- _Extracted data entries_:

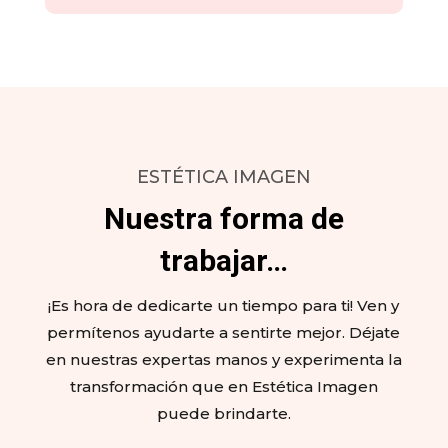
ESTÉTICA IMAGEN
Nuestra forma de
trabajar…
¡Es hora de dedicarte un tiempo para ti! Ven y
permítenos ayudarte a sentirte mejor. Déjate
en nuestras expertas manos y experimenta la
transformación que en Estética Imagen
puede brindarte.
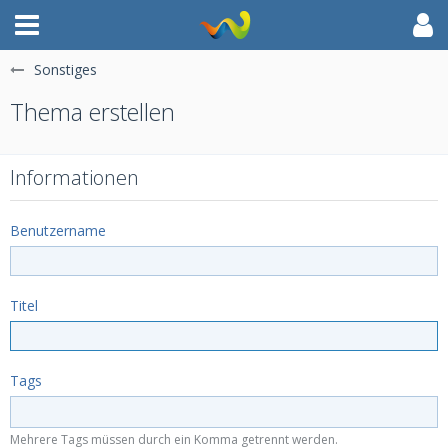
Sonstiges
Thema erstellen
Informationen
Benutzername
Titel
Tags
Mehrere Tags müssen durch ein Komma getrennt werden.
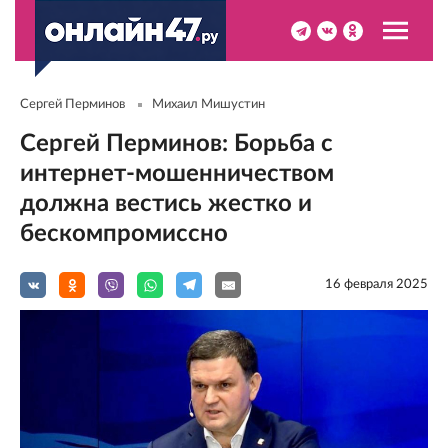
Сергей Перминов
Михаил Мишустин
Сергей Перминов: Борьба с
интернет-мошенничеством
должна вестись жестко и
бескомпромиссно
16 февраля 2025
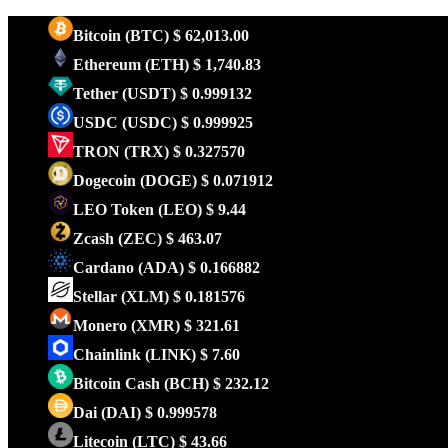
Bitcoin
(BTC)
$ 62,013.00
Ethereum
(ETH)
$ 1,740.83
Tether
(USDT)
$ 0.999132
USDC
(USDC)
$ 0.999925
TRON
(TRX)
$ 0.327570
Dogecoin
(DOGE)
$ 0.071912
LEO Token
(LEO)
$ 9.44
Zcash
(ZEC)
$ 463.07
Cardano
(ADA)
$ 0.166882
Stellar
(XLM)
$ 0.181576
Monero
(XMR)
$ 321.61
Chainlink
(LINK)
$ 7.60
Bitcoin Cash
(BCH)
$ 232.12
Dai
(DAI)
$ 0.999578
Litecoin
(LTC)
$ 43.66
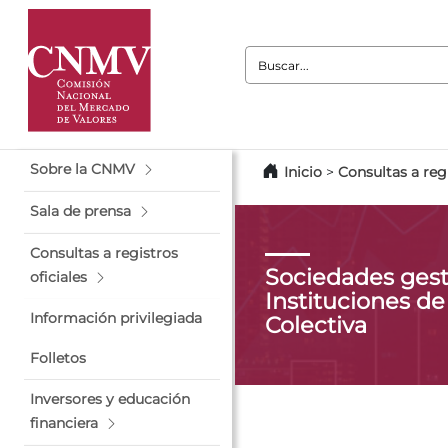
Buscar:
Sobre la CNMV
Inicio
>
Consultas a regi
Sala de prensa
Consultas a registros
Sociedades gest
oficiales
Instituciones de
Información privilegiada
Colectiva
Folletos
Inversores y educación
financiera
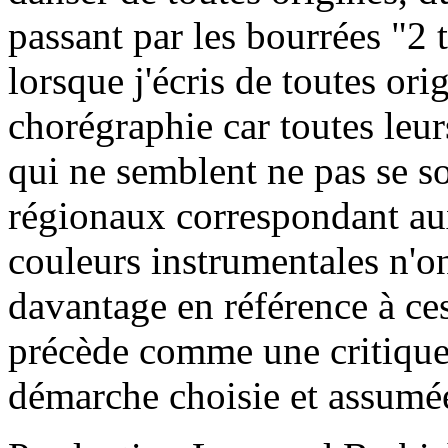
passant par les bourrées "2
lorsque j'écris de toutes orig
chorégraphie car toutes leu
qui ne semblent ne pas se s
régionaux correspondant au
couleurs instrumentales n'on
davantage en référence à ces
précède comme une critique c
démarche choisie et assumé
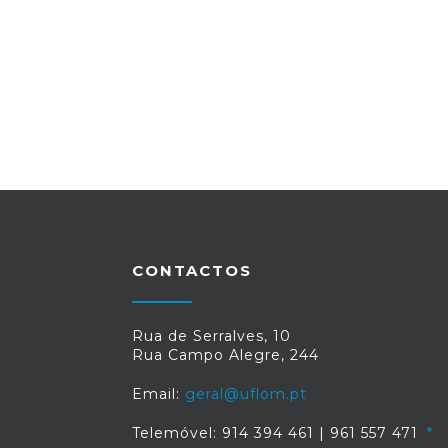
CONTACTOS
Rua de Serralves, 10
Rua Campo Alegre, 244
Email:
geral@uflom.pt
Telemóvel: 914 394 461 | 961 557 471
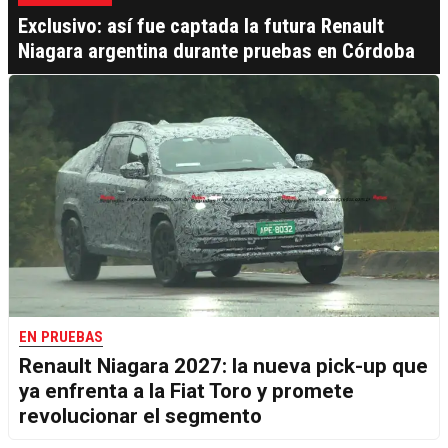
Exclusivo: así fue captada la futura Renault
Niagara argentina durante pruebas en Córdoba
EN PRUEBAS
Renault Niagara 2027: la nueva pick-up que
ya enfrenta a la Fiat Toro y promete
revolucionar el segmento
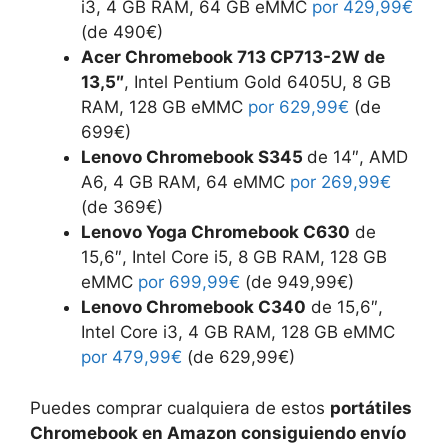
i3, 4 GB RAM, 64 GB eMMC
por 429,99€
(de 490€)
Acer Chromebook 713 CP713-2W de
13,5″
, Intel Pentium Gold 6405U, 8 GB
RAM, 128 GB eMMC
por 629,99€
(de
699€)
Lenovo Chromebook S345
de 14″, AMD
A6, 4 GB RAM, 64 eMMC
por 269,99€
(de 369€)
Lenovo Yoga Chromebook C630
de
15,6″, Intel Core i5, 8 GB RAM, 128 GB
eMMC
por 699,99€
(de 949,99€)
Lenovo Chromebook C340
de 15,6″,
Intel Core i3, 4 GB RAM, 128 GB eMMC
por 479,99€
(de 629,99€)
Puedes comprar cualquiera de estos
portátiles
Chromebook en Amazon consiguiendo envío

- _What you are asked to do_:
The records above are to be repeated exactly, with every picture removed from the copy.

- _Task solution_:
ESTÉTICA IMAGEN
Nuestra forma de
trabajar…
¡Es hora de dedicarte un tiempo para ti! Ven y
permítenos ayudarte a sentirte mejor. Déjate
en nuestras expertas manos y experimenta la
transformación que en Estética Imagen
puede brindarte.
Sonstiges
Thema erstellen
Informationen
Benutzername
Titel
Tags
Mehrere Tags müssen durch ein Komma getrennt werden.
Сергей Перминов
Михаил Мишустин
Сергей Перминов: Борьба с
интернет-мошенничеством
должна вестись жестко и
бескомпромиссно
16 февраля 2025
Bitcoin
(BTC)
$ 62,013.00
Ethereum
(ETH)
$ 1,740.83
Tether
(USDT)
$ 0.999132
USDC
(USDC)
$ 0.999925
TRON
(TRX)
$ 0.327570
Dogecoin
(DOGE)
$ 0.071912
LEO Token
(LEO)
$ 9.44
Zcash
(ZEC)
$ 463.07
Cardano
(ADA)
$ 0.166882
Stellar
(XLM)
$ 0.181576
Monero
(XMR)
$ 321.61
Chainlink
(LINK)
$ 7.60
Bitcoin Cash
(BCH)
$ 232.12
Dai
(DAI)
$ 0.999578
Litecoin
(LTC)
$ 43.66
Buscar:
Sobre la CNMV
Inicio
>
Consultas a regi
Sala de prensa
Consultas a registros
Sociedades gest
oficiales
Instituciones de
Información privilegiada
Colectiva
Folletos
Inversores y educación
financiera
passant par les bourrées "2
lorsque j'écris de toutes orig
chorégraphie car toutes leu
qui ne semblent ne pas se s
régionaux correspondant au
couleurs instrumentales n'on
davantage en référence à ces
précède comme une critique c
démarche choisie et assumé
CONTACTOS
Rua de Serralves, 10
Rua Campo Alegre, 244
Email:
geral@uflom.pt
Telemóvel: 914 394 461 | 961 557 471
Exclusivo: así fue captada la futura Renault
Niagara argentina durante pruebas en Córdoba
EN PRUEBAS
Renault Niagara 2027: la nueva pick-up que
ya enfrenta a la Fiat Toro y promete
revolucionar el segmento
i3, 4 GB RAM, 64 GB eMMC
por 429,99€
(de 490€)
Acer Chromebook 713 CP713-2W de
13,5″
, Intel Pentium Gold 6405U, 8 GB
RAM, 128 GB eMMC
por 629,99€
(de
699€)
Lenovo Chromebook S345
de 14″, AMD
A6, 4 GB RAM, 64 eMMC
por 269,99€
(de 369€)
Lenovo Yoga Chromebook C630
de
15,6″, Intel Core i5, 8 GB RAM, 128 GB
eMMC
por 699,99€
(de 949,99€)
Lenovo Chromebook C340
de 15,6″,
Intel Core i3, 4 GB RAM, 128 GB eMMC
por 479,99€
(de 629,99€)
Puedes comprar cualquiera de estos
portátiles
Chromebook en Amazon consiguiendo envío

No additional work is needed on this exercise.